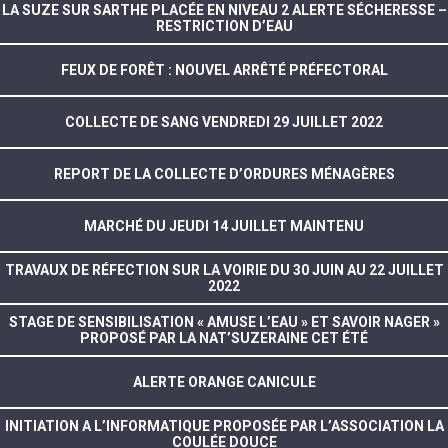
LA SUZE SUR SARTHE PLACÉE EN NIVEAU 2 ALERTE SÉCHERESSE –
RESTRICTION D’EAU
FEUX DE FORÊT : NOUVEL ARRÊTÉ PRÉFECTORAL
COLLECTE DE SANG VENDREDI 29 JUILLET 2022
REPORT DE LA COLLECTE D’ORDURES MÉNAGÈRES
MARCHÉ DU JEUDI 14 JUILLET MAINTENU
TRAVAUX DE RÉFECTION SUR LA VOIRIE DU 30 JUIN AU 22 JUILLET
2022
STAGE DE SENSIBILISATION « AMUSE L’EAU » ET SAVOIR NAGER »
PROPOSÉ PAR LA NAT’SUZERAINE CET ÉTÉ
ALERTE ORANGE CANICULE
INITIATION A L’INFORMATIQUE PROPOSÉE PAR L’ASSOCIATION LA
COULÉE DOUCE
###
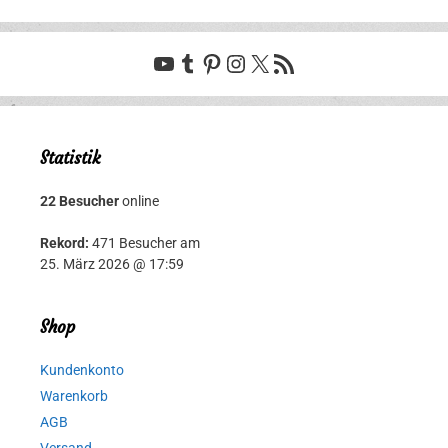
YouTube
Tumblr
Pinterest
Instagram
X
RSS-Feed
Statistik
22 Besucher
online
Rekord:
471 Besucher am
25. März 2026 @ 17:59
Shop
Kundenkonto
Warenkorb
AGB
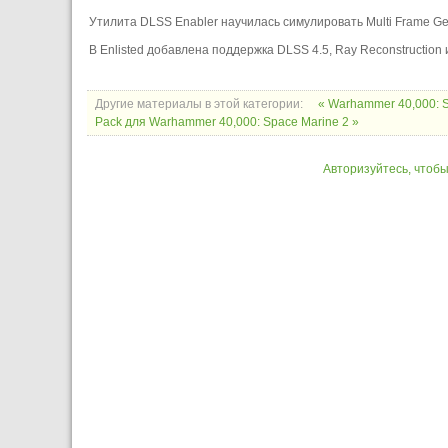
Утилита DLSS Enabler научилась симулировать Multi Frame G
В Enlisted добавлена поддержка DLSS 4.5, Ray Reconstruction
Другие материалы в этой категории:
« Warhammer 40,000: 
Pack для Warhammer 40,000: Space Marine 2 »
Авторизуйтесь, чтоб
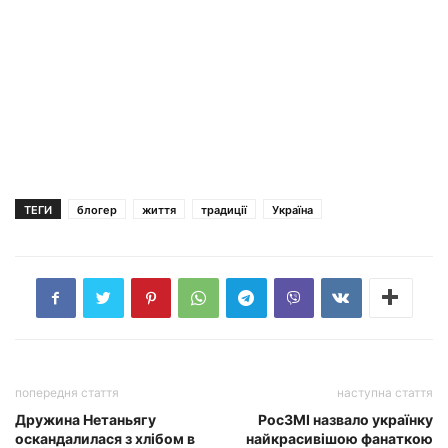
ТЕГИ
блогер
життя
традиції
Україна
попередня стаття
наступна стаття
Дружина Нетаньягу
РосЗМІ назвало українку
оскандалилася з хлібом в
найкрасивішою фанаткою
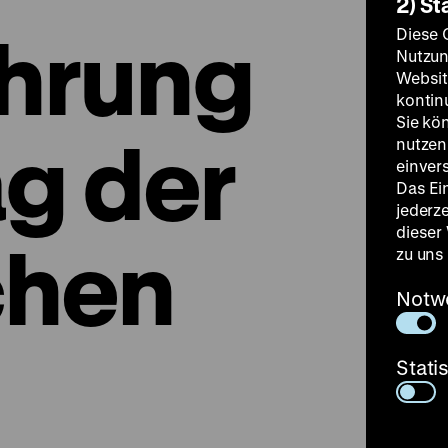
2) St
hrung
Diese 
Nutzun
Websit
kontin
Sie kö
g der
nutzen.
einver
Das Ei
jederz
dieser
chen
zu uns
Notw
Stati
###
» Your goal
Search the records above for "DLSS" and copy every line that has it.

» Answer area
Утилита DLSS Enabler научилась симулировать Multi Frame G
В Enlisted добавлена поддержка DLSS 4.5, Ray Reconstruction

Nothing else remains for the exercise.